普通の地図帳だと、小さな都市や川の名前まで書いてあってごちゃごちゃしすぎていますが、
『地図と地名による地理攻略』は「必要な情報」だけ書かれているので、すっきりしていて勉強しやすいです。
あと、普通の地図帳とはちがって解説付きの地図帳です。
いろんなことと結びつけながら地形や都市について理解できるので、暗記しやすくなります。外国に関する教養も深まる。

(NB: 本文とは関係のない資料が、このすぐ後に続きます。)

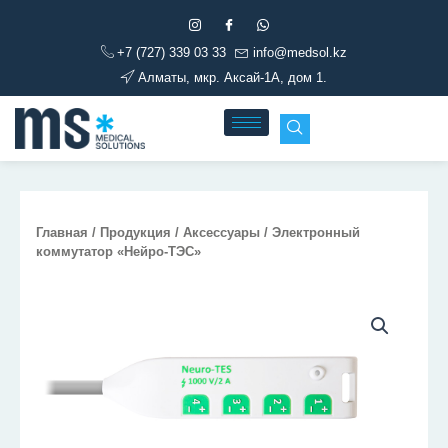
Перейти
к
+7 (727) 339 03 33
info@medsol.kz
содержимому
Алматы, мкр. Аксай-1А, дом 1.
Главная
/
Продукция
/
Аксессуары
/ Электронный
коммутатор «Нейро-ТЭС»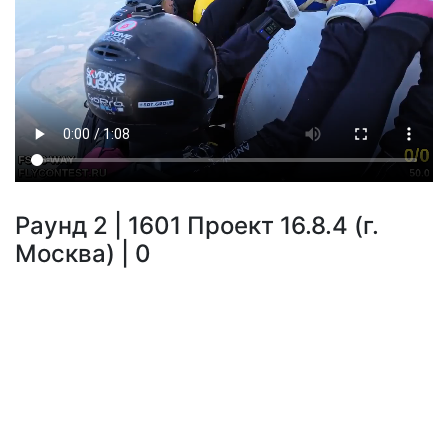
Раунд 2 | 1601 Проект 16.8.4 (г.
Москва) | 0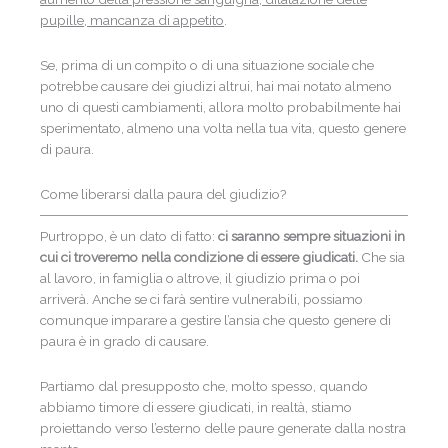
pupille, mancanza di appetito
.
Se, prima di un compito o di una situazione sociale che
potrebbe causare dei giudizi altrui, hai mai notato almeno
uno di questi cambiamenti, allora molto probabilmente hai
sperimentato, almeno una volta nella tua vita, questo genere
di paura.
Come liberarsi dalla paura del giudizio?
Purtroppo, è un dato di fatto:
ci saranno sempre situazioni in
cui ci troveremo nella condizione di essere giudicati.
Che sia
al lavoro, in famiglia o altrove, il giudizio prima o poi
arriverà. Anche se ci farà sentire vulnerabili, possiamo
comunque imparare a gestire l’ansia che questo genere di
paura è in grado di causare.
Partiamo dal presupposto che, molto spesso, quando
abbiamo timore di essere giudicati, in realtà, stiamo
proiettando verso l’esterno delle paure generate dalla nostra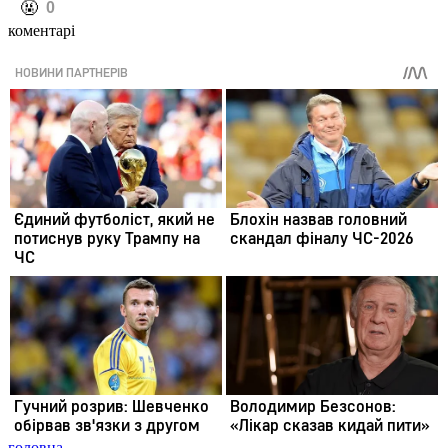
️🤬
0
коментарі
головна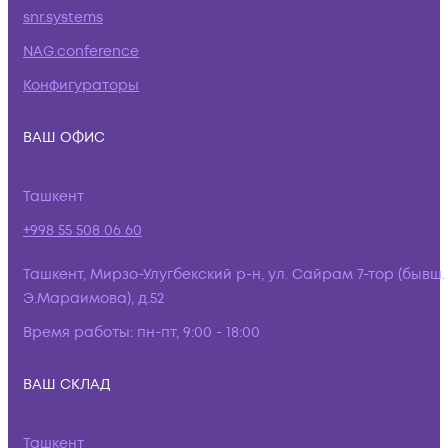
snr.systems
NAG.conference
Конфигураторы
ВАШ ОФИС
Ташкент
+998 55 508 06 60
Ташкент, Мирзо-Улугбекский р-н, ул. Сайрам 7-тор (бывш.
Э.Мараимова), д.52
Время работы:
пн-пт, 9:00 - 18:00
ВАШ СКЛАД
Ташкент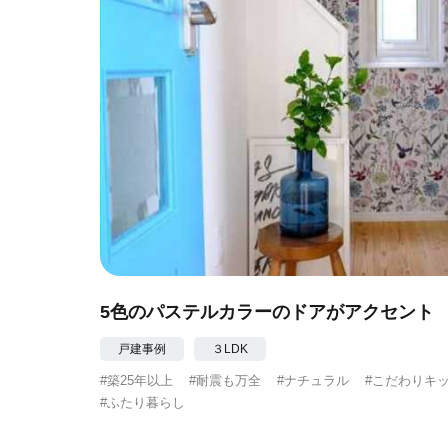
5色のパステルカラーのドアがアクセント
戸建事例
３LDK
#築25年以上
#耐震も万全
#ナチュラル
#こだわりキ
#ふたり暮らし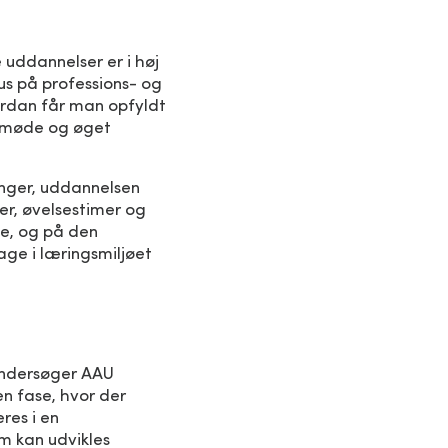
uddannelser er i høj
us på professions- og
ordan får man opfyldt
emmøde og øget
inger, uddannelsen
r, øvelsestimer og
ne, og på den
age i læringsmiljøet
 undersøger AAU
n fase, hvor der
res i en
m kan udvikles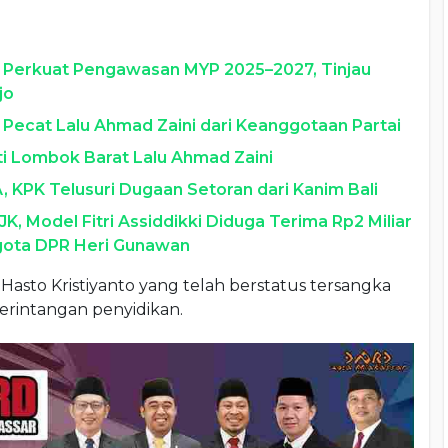
 Perkuat Pengawasan MYP 2025–2027, Tinjau
jo
 Pecat Lalu Ahmad Zaini dari Keanggotaan Partai
 Lombok Barat Lalu Ahmad Zaini
PK Telusuri Dugaan Setoran dari Kanim Bali
K, Model Fitri Assiddikki Diduga Terima Rp2 Miliar
gota DPR Heri Gunawan
asto Kristiyanto yang telah berstatus tersangka
rintangan penyidikan.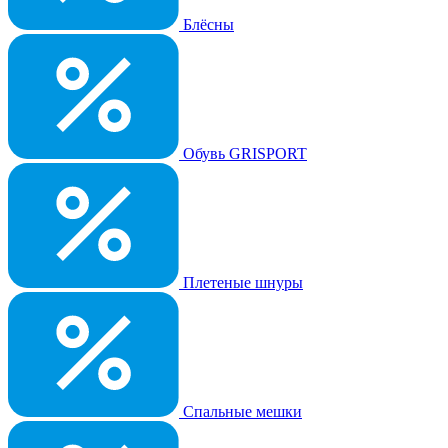
Блёсны
Обувь GRISPORT
Плетеные шнуры
Спальные мешки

僕も受験生時代に愛用していました!これは超おすすめ!
ただし、2007年出版ですでにかなり古くなっているのが難点・・・
関連:『地図と地名による地理攻略』レビュー:丸暗記から解放し教養を深める地図帳
【謎】『地理総合、地理探究の点数が面白いほどとれる本』
値段 | 約2,800円 |
---|---|
著者 | 瀬川聡 |
出版社 | KADOKAWA |
出版年 | 2024年 |
もちおのおすすめ度 | ★★★☆☆ |
よく本屋で見るやつ。
すみません、正直に言ってこの参考書は使ったことが全くないのでなんとも言えません。
共通テスト対策だけをサクッとしたいなら、この参考書が無難だと思います。
【必須】『データブック オブ・ザ・ワールド』
値段 | 約800円 |
---|---|
著者 | 二宮書店編集部 |
出版社 | 二宮書店 |
出版年 | 毎年 |
もちおのおすすめ度 | ★★★★★ |
高校地理を勉強する人にとって必需品。
地理を勉強するうえでデータを参照するのは必須なので、持っておかなきゃダメです。
地理をマジメに勉強していると「○○のランキングってどんな感じなんだろ?」って思うことがわりとあるんですよね。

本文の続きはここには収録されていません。